GIVEN DATA:
*** Block opens ***

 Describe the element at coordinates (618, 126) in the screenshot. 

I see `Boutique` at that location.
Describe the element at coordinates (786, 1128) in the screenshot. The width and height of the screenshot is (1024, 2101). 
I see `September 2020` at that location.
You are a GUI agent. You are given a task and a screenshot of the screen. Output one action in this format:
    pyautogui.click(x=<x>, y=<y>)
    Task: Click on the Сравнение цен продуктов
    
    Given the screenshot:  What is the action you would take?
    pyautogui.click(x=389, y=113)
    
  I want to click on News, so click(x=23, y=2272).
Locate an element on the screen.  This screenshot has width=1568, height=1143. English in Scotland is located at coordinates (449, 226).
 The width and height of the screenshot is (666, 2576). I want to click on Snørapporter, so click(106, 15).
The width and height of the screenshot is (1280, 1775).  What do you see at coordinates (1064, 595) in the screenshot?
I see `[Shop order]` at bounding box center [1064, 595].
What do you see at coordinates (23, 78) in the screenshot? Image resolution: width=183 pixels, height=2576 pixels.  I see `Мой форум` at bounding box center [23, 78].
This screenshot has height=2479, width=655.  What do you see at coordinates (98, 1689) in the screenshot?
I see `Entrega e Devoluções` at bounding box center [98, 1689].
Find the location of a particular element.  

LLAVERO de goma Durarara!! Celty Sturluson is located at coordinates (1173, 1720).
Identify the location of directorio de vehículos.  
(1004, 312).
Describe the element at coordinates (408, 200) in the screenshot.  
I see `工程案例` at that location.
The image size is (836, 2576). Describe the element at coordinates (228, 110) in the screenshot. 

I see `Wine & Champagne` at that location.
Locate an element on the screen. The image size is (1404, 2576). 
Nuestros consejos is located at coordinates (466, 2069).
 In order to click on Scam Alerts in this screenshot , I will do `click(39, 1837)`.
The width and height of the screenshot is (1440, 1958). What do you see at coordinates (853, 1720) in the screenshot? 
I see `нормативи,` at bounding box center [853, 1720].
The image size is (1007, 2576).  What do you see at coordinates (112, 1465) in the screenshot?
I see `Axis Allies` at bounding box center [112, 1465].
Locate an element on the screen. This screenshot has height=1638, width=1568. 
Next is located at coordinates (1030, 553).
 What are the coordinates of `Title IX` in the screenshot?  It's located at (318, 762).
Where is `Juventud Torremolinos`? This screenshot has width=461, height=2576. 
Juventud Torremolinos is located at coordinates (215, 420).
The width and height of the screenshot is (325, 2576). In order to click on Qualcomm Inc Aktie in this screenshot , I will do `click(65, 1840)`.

*** Block closes ***

EXERCISE OBJECTIVE:
Could the data above be set down exactly, in full?

TASK RESULT:
 Describe the element at coordinates (618, 126) in the screenshot. 

I see `Boutique` at that location.
Describe the element at coordinates (786, 1128) in the screenshot. The width and height of the screenshot is (1024, 2101). 
I see `September 2020` at that location.
You are a GUI agent. You are given a task and a screenshot of the screen. Output one action in this format:
    pyautogui.click(x=<x>, y=<y>)
    Task: Click on the Сравнение цен продуктов
    
    Given the screenshot:  What is the action you would take?
    pyautogui.click(x=389, y=113)
    
  I want to click on News, so click(x=23, y=2272).
Locate an element on the screen.  This screenshot has width=1568, height=1143. English in Scotland is located at coordinates (449, 226).
 The width and height of the screenshot is (666, 2576). I want to click on Snørapporter, so click(106, 15).
The width and height of the screenshot is (1280, 1775).  What do you see at coordinates (1064, 595) in the screenshot?
I see `[Shop order]` at bounding box center [1064, 595].
What do you see at coordinates (23, 78) in the screenshot? Image resolution: width=183 pixels, height=2576 pixels.  I see `Мой форум` at bounding box center [23, 78].
This screenshot has height=2479, width=655.  What do you see at coordinates (98, 1689) in the screenshot?
I see `Entrega e Devoluções` at bounding box center [98, 1689].
Find the location of a particular element.  

LLAVERO de goma Durarara!! Celty Sturluson is located at coordinates (1173, 1720).
Identify the location of directorio de vehículos.  
(1004, 312).
Describe the element at coordinates (408, 200) in the screenshot.  
I see `工程案例` at that location.
The image size is (836, 2576). Describe the element at coordinates (228, 110) in the screenshot. 

I see `Wine & Champagne` at that location.
Locate an element on the screen. The image size is (1404, 2576). 
Nuestros consejos is located at coordinates (466, 2069).
 In order to click on Scam Alerts in this screenshot , I will do `click(39, 1837)`.
The width and height of the screenshot is (1440, 1958). What do you see at coordinates (853, 1720) in the screenshot? 
I see `нормативи,` at bounding box center [853, 1720].
The image size is (1007, 2576).  What do you see at coordinates (112, 1465) in the screenshot?
I see `Axis Allies` at bounding box center [112, 1465].
Locate an element on the screen. This screenshot has height=1638, width=1568. 
Next is located at coordinates (1030, 553).
 What are the coordinates of `Title IX` in the screenshot?  It's located at (318, 762).
Where is `Juventud Torremolinos`? This screenshot has width=461, height=2576. 
Juventud Torremolinos is located at coordinates (215, 420).
The width and height of the screenshot is (325, 2576). In order to click on Qualcomm Inc Aktie in this screenshot , I will do `click(65, 1840)`.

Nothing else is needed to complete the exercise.